> Problem: Images aside, return all the entries exactly.

[Source data]

>>>

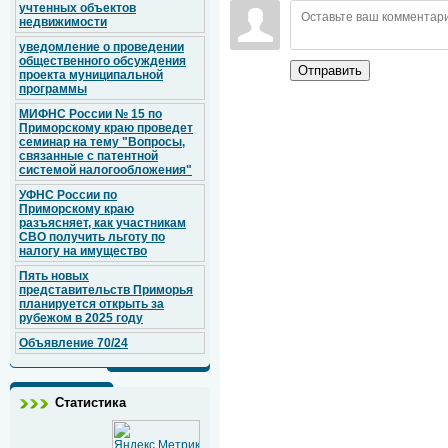
учтенных объектов
недвижимости
уведомление о проведении
общественного обсуждения
Отправить
проекта муниципальной
программы
МИФНС России № 15 по
Приморскому краю проведет
семинар на тему "Вопросы,
связанные с патентной
системой налогообложения"
УФНС России по
Приморскому краю
разъясняет, как участникам
СВО получить льготу по
налогу на имущество
Пять новых
представительств Приморья
планируется открыть за
рубежом в 2025 году
Объявление 70/24
Статистика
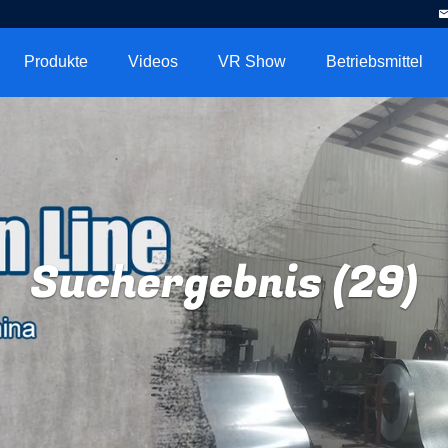
Produkte
Videos
VR Show
Betriebsmittel
Suchergebnis (29)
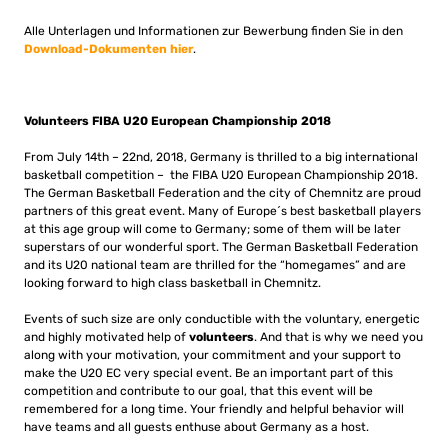
Alle Unterlagen und Informationen zur Bewerbung finden Sie in den
Download-Dokumenten hier
.
Volunteers FIBA U20 European Championship 2018
From July 14th – 22nd, 2018, Germany is thrilled to a big international
basketball competition – the FIBA U20 European Championship 2018.
The German Basketball Federation and the city of Chemnitz are proud
partners of this great event. Many of Europe´s best basketball players
at this age group will come to Germany; some of them will be later
superstars of our wonderful sport. The German Basketball Federation
and its U20 national team are thrilled for the “homegames” and are
looking forward to high class basketball in Chemnitz.
Events of such size are only conductible with the voluntary, energetic
and highly motivated help of
volunteers
. And that is why we need you
along with your motivation, your commitment and your support to
make the U20 EC very special event. Be an important part of this
competition and contribute to our goal, that this event will be
remembered for a long time. Your friendly and helpful behavior will
have teams and all guests enthuse about Germany as a host.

<<<

> Task output:
учтенных объектов
недвижимости
уведомление о проведении
общественного обсуждения
Отправить
проекта муниципальной
программы
МИФНС России № 15 по
Приморскому краю проведет
семинар на тему "Вопросы,
связанные с патентной
системой налогообложения"
УФНС России по
Приморскому краю
разъясняет, как участникам
СВО получить льготу по
налогу на имущество
Пять новых
представительств Приморья
планируется открыть за
рубежом в 2025 году
Объявление 70/24
Статистика
Produkte
Videos
VR Show
Betriebsmittel
Suchergebnis (29)
Alle Unterlagen und Informationen zur Bewerbung finden Sie in den
Download-Dokumenten hier
.
Volunteers FIBA U20 European Championship 2018
From July 14th – 22nd, 2018, Germany is thrilled to a big international
basketball competition – the FIBA U20 European Championship 2018.
The German Basketball Federation and the city of Chemnitz are proud
partners of this great event. Many of Europe´s best basketball players
at this age group will come to Germany; some of them will be later
superstars of our wonderful sport. The German Basketball Federation
and its U20 national team are thrilled for the “homegames” and are
looking forward to high class basketball in Chemnitz.
Events of such size are only conductible with the voluntary, energetic
and highly motivated help of
volunteers
. And that is why we need you
along with your motivation, your commitment and your support to
make the U20 EC very special event. Be an important part of this
competition and contribute to our goal, that this event will be
remembered for a long time. Your friendly and helpful behavior will
have teams and all guests enthuse about Germany as a host.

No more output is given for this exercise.